PROVIDED INFORMATION START

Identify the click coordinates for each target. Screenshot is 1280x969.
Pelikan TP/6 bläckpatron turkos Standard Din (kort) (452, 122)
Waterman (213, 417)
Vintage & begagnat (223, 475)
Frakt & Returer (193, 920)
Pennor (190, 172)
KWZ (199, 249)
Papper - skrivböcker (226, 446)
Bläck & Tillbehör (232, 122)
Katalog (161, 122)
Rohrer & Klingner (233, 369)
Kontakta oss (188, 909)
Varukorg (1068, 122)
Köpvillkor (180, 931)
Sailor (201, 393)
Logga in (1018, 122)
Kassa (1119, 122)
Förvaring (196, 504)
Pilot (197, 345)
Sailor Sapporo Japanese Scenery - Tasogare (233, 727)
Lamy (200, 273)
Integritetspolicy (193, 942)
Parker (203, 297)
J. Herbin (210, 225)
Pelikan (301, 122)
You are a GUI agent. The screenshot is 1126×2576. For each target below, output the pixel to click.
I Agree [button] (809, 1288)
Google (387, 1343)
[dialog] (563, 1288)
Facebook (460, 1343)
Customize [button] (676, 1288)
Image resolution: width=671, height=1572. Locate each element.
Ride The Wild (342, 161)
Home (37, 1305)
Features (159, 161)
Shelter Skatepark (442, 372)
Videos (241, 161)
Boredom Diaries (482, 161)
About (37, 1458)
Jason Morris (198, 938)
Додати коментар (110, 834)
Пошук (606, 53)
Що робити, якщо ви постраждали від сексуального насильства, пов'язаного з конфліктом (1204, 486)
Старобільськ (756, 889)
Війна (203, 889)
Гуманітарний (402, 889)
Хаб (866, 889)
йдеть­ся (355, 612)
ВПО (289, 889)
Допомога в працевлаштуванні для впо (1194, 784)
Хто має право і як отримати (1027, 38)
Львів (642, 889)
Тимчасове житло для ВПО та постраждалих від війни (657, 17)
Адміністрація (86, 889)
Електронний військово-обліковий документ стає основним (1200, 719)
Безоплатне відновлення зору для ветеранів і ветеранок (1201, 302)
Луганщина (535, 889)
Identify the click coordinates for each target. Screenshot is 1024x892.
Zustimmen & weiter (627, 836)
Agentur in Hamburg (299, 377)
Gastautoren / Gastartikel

PROVIDED INFORMATION END

_WHAT YOU HAVE TO DO:_
Copy the lines of the data above exactly as written, beginning with the line containing "Kassa (1119, 122)" and ending with the line containing "You are a GUI", and leave out all other lines.

_OUTPUT:_
Kassa (1119, 122)
Förvaring (196, 504)
Pilot (197, 345)
Sailor Sapporo Japanese Scenery - Tasogare (233, 727)
Lamy (200, 273)
Integritetspolicy (193, 942)
Parker (203, 297)
J. Herbin (210, 225)
Pelikan (301, 122)
You are a GUI agent. The screenshot is 1126×2576. For each target below, output the pixel to click.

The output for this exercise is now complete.